Carrying multiples is an endurance test, psychologically and physically. The risk of pre-term labor hangs over you all the time. You get big, really big. The maternity clothes Sarah bought at twelve weeks were painfully snug by twenty weeks. At 24 weeks, strangers in elevators would blithely ask, “Any day now, huh?” (She’s become incredibly careful about what she says to strangers in elevators.) Terri Edersheim, her high-risk obstetrician, had forbid exercise of any kind. Even light arm weights, Edersheim argued, would increase her uterine activity and possibly cause contractions, a very bad idea. A cute pregnancy full of prenatal yoga and high heels became another fantasy that Sarah had to let go of.

So we had what you could call a data-driven pregnancy. We went in for a million ultrasounds. We took every test. Edersheim even sent us to Boston to see a 3-D ultrasound specialist whom she considers the best in the business. In addition to creeping us out with images of our precious babies looking like space aliens, this ultrasound yielded two important pieces of information.
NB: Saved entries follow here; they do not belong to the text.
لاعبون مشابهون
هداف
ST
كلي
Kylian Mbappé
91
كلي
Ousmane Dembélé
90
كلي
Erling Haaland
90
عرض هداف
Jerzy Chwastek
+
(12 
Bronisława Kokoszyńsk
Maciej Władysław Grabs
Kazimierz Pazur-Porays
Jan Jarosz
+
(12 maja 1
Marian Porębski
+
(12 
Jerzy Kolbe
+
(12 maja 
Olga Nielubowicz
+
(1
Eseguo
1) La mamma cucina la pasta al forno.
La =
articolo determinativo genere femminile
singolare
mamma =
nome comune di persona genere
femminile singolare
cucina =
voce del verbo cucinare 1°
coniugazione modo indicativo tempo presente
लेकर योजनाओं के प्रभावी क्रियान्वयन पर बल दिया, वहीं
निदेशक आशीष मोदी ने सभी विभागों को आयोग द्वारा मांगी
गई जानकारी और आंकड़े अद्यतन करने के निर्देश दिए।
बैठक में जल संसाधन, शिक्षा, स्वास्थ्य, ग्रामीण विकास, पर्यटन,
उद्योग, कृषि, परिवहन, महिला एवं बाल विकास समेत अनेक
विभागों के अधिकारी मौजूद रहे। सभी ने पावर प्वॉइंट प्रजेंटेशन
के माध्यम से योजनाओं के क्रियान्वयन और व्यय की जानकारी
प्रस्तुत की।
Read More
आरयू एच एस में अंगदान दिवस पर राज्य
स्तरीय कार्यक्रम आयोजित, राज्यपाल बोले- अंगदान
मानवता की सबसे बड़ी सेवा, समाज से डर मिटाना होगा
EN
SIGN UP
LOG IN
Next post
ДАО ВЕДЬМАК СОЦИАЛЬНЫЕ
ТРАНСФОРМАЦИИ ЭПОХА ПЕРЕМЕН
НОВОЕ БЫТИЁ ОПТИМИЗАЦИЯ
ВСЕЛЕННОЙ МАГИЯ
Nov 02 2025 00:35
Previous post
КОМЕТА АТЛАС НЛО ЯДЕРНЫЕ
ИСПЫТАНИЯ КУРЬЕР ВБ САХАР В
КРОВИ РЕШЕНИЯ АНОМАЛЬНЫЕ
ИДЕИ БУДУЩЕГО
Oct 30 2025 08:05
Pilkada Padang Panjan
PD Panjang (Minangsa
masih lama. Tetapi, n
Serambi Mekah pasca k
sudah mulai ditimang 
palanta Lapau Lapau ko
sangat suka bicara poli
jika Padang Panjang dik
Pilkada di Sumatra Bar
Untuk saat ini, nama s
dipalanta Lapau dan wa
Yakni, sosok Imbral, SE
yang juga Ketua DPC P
First, it confirmed that we were having two girls; at a previous ultrasound, a technician said it looked that way to her but it was too early to be sure. For whatever reason, that was the one combination we hadn’t considered, and it was hard to absorb at first. It wasn’t that we didn’t want two girls—we just never thought that’s what we’d get.

The other news had much more serious implications: Baby B had a “soft marker” for a deadly chromosomal disorder called trisomi 18. That necessitated a trip to a genetic counselor back in New York who walked us through a bewildering array of scenarios that included a “reduction” of the pregnancy to a singleton.